Recipe Substitutes

  • Hello all! I was hoping to get some help with a recipe I want to cook for my family's Christmas party. I'm hoping there are some ways to substitute ingredients to make it healthier. I'm already going to use stevia instead of sugar, so I got that taken care of. Here's the recipe, and thanks in advance.

    Apple-Pear Crumb Cake

    1 apple, cored, diced
    1 pear, cored, diced
    2 Tbs. + 2/3 cup granulated suagr (using stevia for this)
    3 tsp. cinnamon
    1 pkg. (18.5oz) butter yellow cake mix (might see if I can find an organic version)
    4 eggs
    2/3 cup sour cream
    2/3 cup milk
    3 cups flour (could I use whole wheat flour somehow?)
    2/3 cup packed brown sugar
    1 cup butter, melted
    Confectioner's surgar, optional
  • Instead of egg, I'd use egg whites

    sugar - part splenda part sugar - sometimes you cannot sub all sugar out. It does contribute somthing to the texture of the dessert

    sour cream - I'd use fat free. I personally cannot tell the difference in recipes. When eating it alone I can however. Some people can taste the difference so you'd have to try this yourself. If you aren't sure, maybe use part fat free and part low fat?

    Milk - skim milk

    Cake mix - allrecipes has cake mix recipes - http://allrecipes.com/Recipe/Cake-Mi...ns/Detail.aspx you can play around with those to make things "healthier" as well.

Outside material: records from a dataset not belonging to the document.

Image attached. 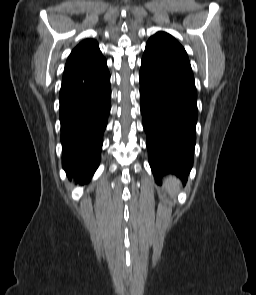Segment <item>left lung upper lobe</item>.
Instances as JSON below:
<instances>
[{"instance_id":"1","label":"left lung upper lobe","mask_w":256,"mask_h":295,"mask_svg":"<svg viewBox=\"0 0 256 295\" xmlns=\"http://www.w3.org/2000/svg\"><path fill=\"white\" fill-rule=\"evenodd\" d=\"M142 64L176 79L194 84L185 49L170 34L158 32L148 40Z\"/></svg>"}]
</instances>
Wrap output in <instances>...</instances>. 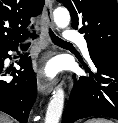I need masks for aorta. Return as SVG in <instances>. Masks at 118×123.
I'll return each instance as SVG.
<instances>
[{
	"instance_id": "aorta-1",
	"label": "aorta",
	"mask_w": 118,
	"mask_h": 123,
	"mask_svg": "<svg viewBox=\"0 0 118 123\" xmlns=\"http://www.w3.org/2000/svg\"><path fill=\"white\" fill-rule=\"evenodd\" d=\"M54 22L58 28H67L70 23V13L66 8L58 7L53 12ZM64 106V90L59 85L52 94L47 107L45 123H59Z\"/></svg>"
}]
</instances>
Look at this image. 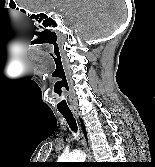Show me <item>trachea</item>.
<instances>
[{
    "mask_svg": "<svg viewBox=\"0 0 155 167\" xmlns=\"http://www.w3.org/2000/svg\"><path fill=\"white\" fill-rule=\"evenodd\" d=\"M60 113L64 116L66 119L67 123L69 124L70 128L76 132L77 131V125L76 121L70 111H60Z\"/></svg>",
    "mask_w": 155,
    "mask_h": 167,
    "instance_id": "obj_1",
    "label": "trachea"
}]
</instances>
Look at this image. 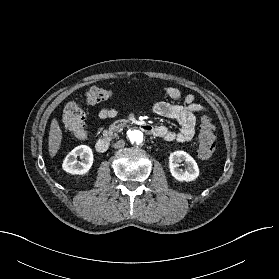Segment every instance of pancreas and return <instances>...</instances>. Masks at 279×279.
<instances>
[{
	"mask_svg": "<svg viewBox=\"0 0 279 279\" xmlns=\"http://www.w3.org/2000/svg\"><path fill=\"white\" fill-rule=\"evenodd\" d=\"M124 126L123 123H119V122H114L110 125L108 130H104L103 131V136L108 138V139H112L114 137H118L117 132L121 131V128Z\"/></svg>",
	"mask_w": 279,
	"mask_h": 279,
	"instance_id": "obj_1",
	"label": "pancreas"
}]
</instances>
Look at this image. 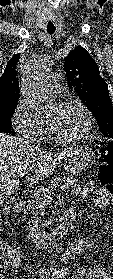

    Flour - whole wheat flour can make things tougher, denser and heavier and change the texture. If you want to sub part of this with whole wheat, probably would be okay but I wouldn't do all of it

    Brown sugar - brown sugar splenda and brown sggar - again - don't sub all the sugar out

    Butter - wel some people use prune puree or applesauce successfully. I've never tried that myself.

    Leftovers? Send to 3FC people
  • If you are going to sub in whole wheat flour, I'd recommend King Arthur White Whole Wheat. It's a lighter wheat variety, so it makes the texture difference a little less obvious. You might also consider finding a whole wheat pastry flour or cake flour, which will help with the texture as well.
  • I think I can find some. I know of two health foode shops, a co-op, and Kroger doesn't have a bad health food section. So I'm sure I could find a pastry flour. Actually, I think I saw some the other day... I just know little to nothing about cooking, so I'd need exact measurements to work with. *looks embarassed*
  • Well, you'd sub a whole wheat pastry flour cup for cup like the regular flour. Same with using a fruit puree for the fat...cup for cup.

    Stevia can be tricky to sub since it is so STRONG. Depending what form of stevia you're using, it can mean you are replacing 1 cup of sugar with just a teaspoon of powdered stevia. Doing this can change the recipe significantly because you lose a cup of volume. There are some stevia blends for baking that resolve this problem and measure cup-for-cup like sugar. A stevia website makes this recommendation:

    Quote:
    Please remember when cooking and baking with stevia that for every 1 cup of sugar that is replaced by stevia there should be 1/3 cup of a liquid or other “bulk” added to the recipe. The liquid is needed to create the bulk affect that the sugar normally would. A few liquid substitutions include:

    Yogurt
    Apple sauce
    Apple butter
    100% Fruit juice: apple, pineapple, grape etc.
    Fruit puree
    Egg whites
    Water
    Any liquid that pertains to the recipe will work just fine, for example, use extra banana puree for the liquid in a banana bread recipe.
  • I could use apple juice, since the recipe uses an apple. Though I wonder if that would make the apple taste too strong... Oh well, water is always a good idea. Thanks for that. Maybe once they approve stevia for food use, as I heard they might do, they will allow those stevia cookbooks back on shevles.